The Regulations are expected to make it easier for venture capitalists to attract more capital for start-up companies across Europe, by establishing a single rule book of requirements which will ensure that venture capitalists are no longer required to meet different standards in each member state.  The Regulations will also lay foundations for “European Social Entrepreneurship Funds”  (ESEFs)  which will allow investors to easily identify funds that are focused on investing in European social businesses.

The European Commission published a press release welcoming the adoption of the texts, stating that the Council is expected to adopt the Regulations on March 21, and that the Regulations will enter into force 20 days after publication in the Official Journal of the EU (OJ), which the Commission expects to be “before the summer”.

EU Agrees to Cap Bankers’ Bonuses

On February 27, the Council of the EU and the European Parliament announced that they had reached preliminary agreement on the legislative proposals for the CRD IV reforms, including on the key contentious issue of bankers’ bonuses.  Bonus payments to bankers are to be capped at twice their annual salary and banks will be subject to a strict transparency regime.  The basic agreement is a 1:1 ratio on salary relative to variable pay, which can rise to 1:2 in the event of shareholder approval consisting of at least 65% of shareholders owning half the shares represented (or 75% of votes in the event that there is no quorum).  As well as the bonus cap, it was also agreed that banks must reveal their taxes and profits on a country-by-country basis from 2015, assuming that this measure is not judged as being an impediment to inward investment by the European Commission.

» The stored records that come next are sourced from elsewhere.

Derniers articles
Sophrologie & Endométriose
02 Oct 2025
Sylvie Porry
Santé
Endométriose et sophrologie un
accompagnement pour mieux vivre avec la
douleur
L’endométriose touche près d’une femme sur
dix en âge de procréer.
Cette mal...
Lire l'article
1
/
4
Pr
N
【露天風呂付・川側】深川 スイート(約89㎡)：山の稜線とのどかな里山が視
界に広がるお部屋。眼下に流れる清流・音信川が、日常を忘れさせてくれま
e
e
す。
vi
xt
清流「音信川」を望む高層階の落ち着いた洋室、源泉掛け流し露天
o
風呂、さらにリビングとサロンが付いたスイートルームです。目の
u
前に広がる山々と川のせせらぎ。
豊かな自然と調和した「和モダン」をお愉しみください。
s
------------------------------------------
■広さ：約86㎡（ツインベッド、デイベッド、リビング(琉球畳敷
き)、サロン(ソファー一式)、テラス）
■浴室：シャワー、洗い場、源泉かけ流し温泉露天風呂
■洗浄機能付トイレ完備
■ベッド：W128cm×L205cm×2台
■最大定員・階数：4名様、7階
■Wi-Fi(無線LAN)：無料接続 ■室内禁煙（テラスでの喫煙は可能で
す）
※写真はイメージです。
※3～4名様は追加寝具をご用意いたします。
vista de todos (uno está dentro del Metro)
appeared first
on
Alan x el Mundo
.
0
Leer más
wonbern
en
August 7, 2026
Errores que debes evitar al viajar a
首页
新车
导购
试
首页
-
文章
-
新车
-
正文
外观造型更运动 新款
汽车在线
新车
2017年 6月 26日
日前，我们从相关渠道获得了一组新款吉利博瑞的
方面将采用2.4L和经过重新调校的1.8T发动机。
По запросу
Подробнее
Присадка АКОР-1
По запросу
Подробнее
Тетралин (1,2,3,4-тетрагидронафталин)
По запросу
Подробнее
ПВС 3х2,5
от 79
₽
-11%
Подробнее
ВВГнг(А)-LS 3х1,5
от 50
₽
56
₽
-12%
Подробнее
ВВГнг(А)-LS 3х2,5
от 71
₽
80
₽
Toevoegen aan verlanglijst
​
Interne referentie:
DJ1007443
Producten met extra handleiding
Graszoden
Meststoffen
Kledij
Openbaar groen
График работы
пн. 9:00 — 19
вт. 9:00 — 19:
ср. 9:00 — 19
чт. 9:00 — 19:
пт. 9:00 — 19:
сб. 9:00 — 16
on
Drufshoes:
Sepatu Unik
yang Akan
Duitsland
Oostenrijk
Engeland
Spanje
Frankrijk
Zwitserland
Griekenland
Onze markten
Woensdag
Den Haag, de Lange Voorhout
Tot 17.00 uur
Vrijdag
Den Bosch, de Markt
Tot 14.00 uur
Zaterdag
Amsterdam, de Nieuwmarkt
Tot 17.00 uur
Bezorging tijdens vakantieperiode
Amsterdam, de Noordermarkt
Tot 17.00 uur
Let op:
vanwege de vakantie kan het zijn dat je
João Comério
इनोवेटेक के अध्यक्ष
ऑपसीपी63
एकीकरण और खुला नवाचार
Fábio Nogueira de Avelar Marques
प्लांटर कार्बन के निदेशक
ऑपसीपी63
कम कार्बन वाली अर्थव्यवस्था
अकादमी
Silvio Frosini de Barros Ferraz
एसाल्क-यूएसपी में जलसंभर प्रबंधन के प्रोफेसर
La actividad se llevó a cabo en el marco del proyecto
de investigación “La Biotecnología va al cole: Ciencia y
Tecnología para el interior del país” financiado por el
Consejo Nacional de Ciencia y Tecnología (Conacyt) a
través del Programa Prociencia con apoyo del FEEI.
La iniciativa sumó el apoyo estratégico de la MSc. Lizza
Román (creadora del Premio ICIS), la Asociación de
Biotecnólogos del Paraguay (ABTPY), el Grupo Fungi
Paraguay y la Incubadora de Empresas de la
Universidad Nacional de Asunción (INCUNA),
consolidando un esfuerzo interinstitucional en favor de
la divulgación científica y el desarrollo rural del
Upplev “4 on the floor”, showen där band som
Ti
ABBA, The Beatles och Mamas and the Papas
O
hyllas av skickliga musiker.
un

Member states will be required to transpose the CRD IV Directive by January 1, 2014, and it is expected that the European Parliament will vote on the provisional agreement, once formally endorsed by the Council, in its plenary session from April 15-18.

European Parliament to Consider Solvency II Amending Directive at Plenary Session

On 7 June 2012, the European Parliament updated its procedure file on the proposed Directive amending the transposition and application dates for the Solvency II Directive (2009/138/EC). The procedure file indicates that the Parliament will consider the proposed Directive during its plenary session on 3 July 2012. Procedure File.

The European Commission published its legislative proposal for this Directive in May 2012. Legislative Proposal.